WHAT IS NEEDED:
Starting with the line in which "Outline right heart" appears, give back every line exactly as written until the listing ends, excluding pictures.

INFORMATION GIVEN:
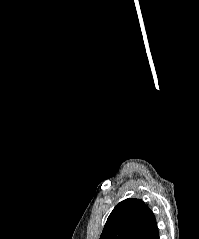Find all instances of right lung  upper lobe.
Listing matches in <instances>:
<instances>
[{
	"label": "right lung upper lobe",
	"instance_id": "right-lung-upper-lobe-1",
	"mask_svg": "<svg viewBox=\"0 0 199 239\" xmlns=\"http://www.w3.org/2000/svg\"><path fill=\"white\" fill-rule=\"evenodd\" d=\"M156 226L154 213L140 199L118 203L99 239H143Z\"/></svg>",
	"mask_w": 199,
	"mask_h": 239
}]
</instances>
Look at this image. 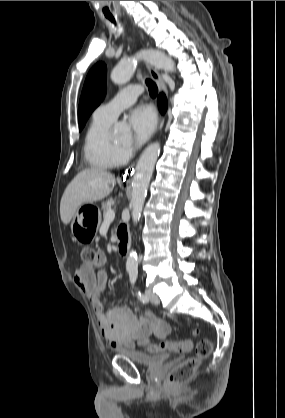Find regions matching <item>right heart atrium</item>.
<instances>
[{
  "label": "right heart atrium",
  "instance_id": "obj_1",
  "mask_svg": "<svg viewBox=\"0 0 285 418\" xmlns=\"http://www.w3.org/2000/svg\"><path fill=\"white\" fill-rule=\"evenodd\" d=\"M129 151H130V149H129L128 147H123V148L121 149V153H122L123 155L127 154Z\"/></svg>",
  "mask_w": 285,
  "mask_h": 418
}]
</instances>
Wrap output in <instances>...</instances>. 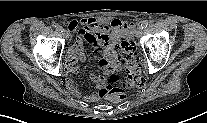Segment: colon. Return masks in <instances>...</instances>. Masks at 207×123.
Wrapping results in <instances>:
<instances>
[{
  "mask_svg": "<svg viewBox=\"0 0 207 123\" xmlns=\"http://www.w3.org/2000/svg\"><path fill=\"white\" fill-rule=\"evenodd\" d=\"M119 61L125 74L112 71L101 80L99 97L111 102L122 101L129 89L138 88L144 84L145 76L142 72L134 46L128 40H122L119 45Z\"/></svg>",
  "mask_w": 207,
  "mask_h": 123,
  "instance_id": "colon-1",
  "label": "colon"
}]
</instances>
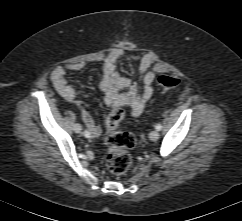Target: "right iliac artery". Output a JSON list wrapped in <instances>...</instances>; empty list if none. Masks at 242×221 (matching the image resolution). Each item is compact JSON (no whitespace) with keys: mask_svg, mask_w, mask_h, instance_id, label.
<instances>
[{"mask_svg":"<svg viewBox=\"0 0 242 221\" xmlns=\"http://www.w3.org/2000/svg\"><path fill=\"white\" fill-rule=\"evenodd\" d=\"M83 134H84V136L87 137V138L90 137V132H89L88 130H85Z\"/></svg>","mask_w":242,"mask_h":221,"instance_id":"1","label":"right iliac artery"}]
</instances>
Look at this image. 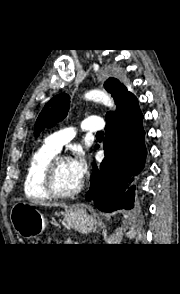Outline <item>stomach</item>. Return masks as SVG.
Listing matches in <instances>:
<instances>
[{
	"mask_svg": "<svg viewBox=\"0 0 180 294\" xmlns=\"http://www.w3.org/2000/svg\"><path fill=\"white\" fill-rule=\"evenodd\" d=\"M10 217L16 233L24 239L38 237L46 227L43 215L30 203H15L11 209ZM64 221L69 227L82 233L93 231L97 223L92 215L79 207L66 209Z\"/></svg>",
	"mask_w": 180,
	"mask_h": 294,
	"instance_id": "stomach-1",
	"label": "stomach"
}]
</instances>
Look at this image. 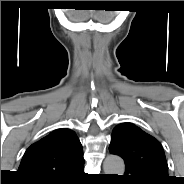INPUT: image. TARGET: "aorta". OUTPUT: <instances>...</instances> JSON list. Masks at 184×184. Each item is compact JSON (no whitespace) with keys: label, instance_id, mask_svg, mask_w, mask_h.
I'll use <instances>...</instances> for the list:
<instances>
[{"label":"aorta","instance_id":"obj_1","mask_svg":"<svg viewBox=\"0 0 184 184\" xmlns=\"http://www.w3.org/2000/svg\"><path fill=\"white\" fill-rule=\"evenodd\" d=\"M103 169L105 174L123 175L125 171L124 161L117 155H109L104 161Z\"/></svg>","mask_w":184,"mask_h":184}]
</instances>
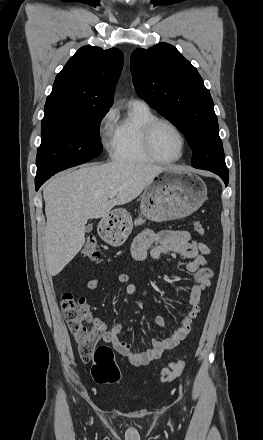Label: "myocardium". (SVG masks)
<instances>
[{
    "instance_id": "1",
    "label": "myocardium",
    "mask_w": 263,
    "mask_h": 440,
    "mask_svg": "<svg viewBox=\"0 0 263 440\" xmlns=\"http://www.w3.org/2000/svg\"><path fill=\"white\" fill-rule=\"evenodd\" d=\"M160 124H166L170 126L179 135L181 139V152L179 156L174 159H162L158 157L154 152L153 144H152L153 133L157 128V126ZM142 146L145 153L152 161L161 164H172L180 161L184 157L187 149V139L184 133L182 132V130L174 122H172L167 118L156 117L151 121H149L147 124H145V126L142 129Z\"/></svg>"
}]
</instances>
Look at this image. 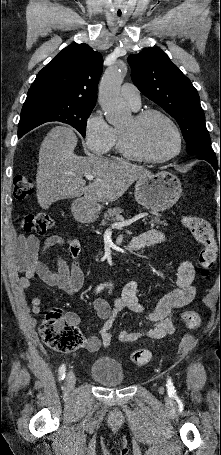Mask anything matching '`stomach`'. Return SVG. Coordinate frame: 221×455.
Here are the masks:
<instances>
[{"label": "stomach", "instance_id": "stomach-1", "mask_svg": "<svg viewBox=\"0 0 221 455\" xmlns=\"http://www.w3.org/2000/svg\"><path fill=\"white\" fill-rule=\"evenodd\" d=\"M181 193L180 180L168 171L140 177L134 191L136 201L146 209L154 211L171 208L179 200ZM73 209L82 221L92 222L97 218L94 204L87 200H77Z\"/></svg>", "mask_w": 221, "mask_h": 455}]
</instances>
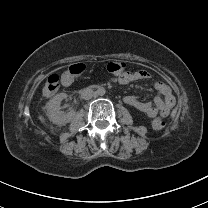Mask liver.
<instances>
[{
    "instance_id": "6515ba94",
    "label": "liver",
    "mask_w": 208,
    "mask_h": 208,
    "mask_svg": "<svg viewBox=\"0 0 208 208\" xmlns=\"http://www.w3.org/2000/svg\"><path fill=\"white\" fill-rule=\"evenodd\" d=\"M37 119L41 124H45V122H46L45 118L41 114L37 115Z\"/></svg>"
}]
</instances>
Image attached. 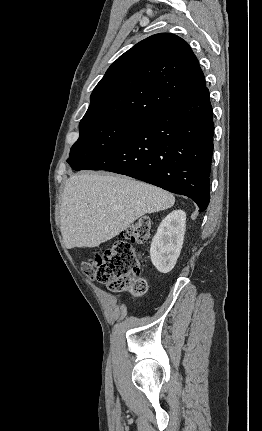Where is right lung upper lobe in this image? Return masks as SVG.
Wrapping results in <instances>:
<instances>
[{"mask_svg":"<svg viewBox=\"0 0 262 431\" xmlns=\"http://www.w3.org/2000/svg\"><path fill=\"white\" fill-rule=\"evenodd\" d=\"M204 89V74L189 45L173 34L152 35L109 67L80 124L141 121Z\"/></svg>","mask_w":262,"mask_h":431,"instance_id":"obj_1","label":"right lung upper lobe"}]
</instances>
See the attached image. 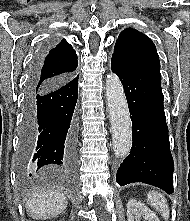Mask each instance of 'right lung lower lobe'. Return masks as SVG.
<instances>
[{
    "instance_id": "1",
    "label": "right lung lower lobe",
    "mask_w": 190,
    "mask_h": 221,
    "mask_svg": "<svg viewBox=\"0 0 190 221\" xmlns=\"http://www.w3.org/2000/svg\"><path fill=\"white\" fill-rule=\"evenodd\" d=\"M36 79L37 68L31 73L26 89L20 168L27 173L47 165L72 168L77 143L74 109L78 76L46 86H36Z\"/></svg>"
}]
</instances>
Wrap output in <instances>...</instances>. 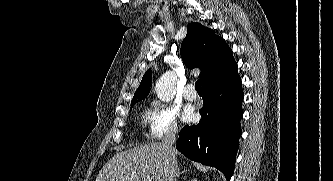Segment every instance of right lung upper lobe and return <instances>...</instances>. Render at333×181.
Masks as SVG:
<instances>
[{"label": "right lung upper lobe", "instance_id": "cb5924a9", "mask_svg": "<svg viewBox=\"0 0 333 181\" xmlns=\"http://www.w3.org/2000/svg\"><path fill=\"white\" fill-rule=\"evenodd\" d=\"M180 53L188 68H200L199 78L202 89L237 72V63L225 40L200 23L192 22L188 25ZM151 79V69H148L135 92L131 105L137 102L136 99L140 101L149 94Z\"/></svg>", "mask_w": 333, "mask_h": 181}]
</instances>
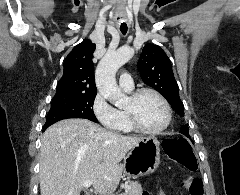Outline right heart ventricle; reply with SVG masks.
<instances>
[{"label":"right heart ventricle","instance_id":"e07e8e85","mask_svg":"<svg viewBox=\"0 0 240 195\" xmlns=\"http://www.w3.org/2000/svg\"><path fill=\"white\" fill-rule=\"evenodd\" d=\"M123 90L127 93H131L132 89H125ZM118 112V121L115 126L109 127L112 131H119V134L121 133H130L133 131L132 126L129 123L127 114L124 109L117 110Z\"/></svg>","mask_w":240,"mask_h":195}]
</instances>
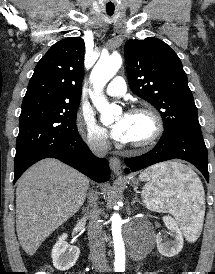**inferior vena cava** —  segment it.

SOLVED EXERCISE:
Outline right heart ventricle; reply with SVG masks.
<instances>
[{"label":"right heart ventricle","instance_id":"e07e8e85","mask_svg":"<svg viewBox=\"0 0 240 195\" xmlns=\"http://www.w3.org/2000/svg\"><path fill=\"white\" fill-rule=\"evenodd\" d=\"M123 90L127 93H131L132 89H125ZM118 112V121L115 126L109 127L112 131H119V134L121 133H130L133 131L132 126L129 123L127 114L124 109L117 110Z\"/></svg>","mask_w":240,"mask_h":195}]
</instances>
**inferior vena cava** —  segment it.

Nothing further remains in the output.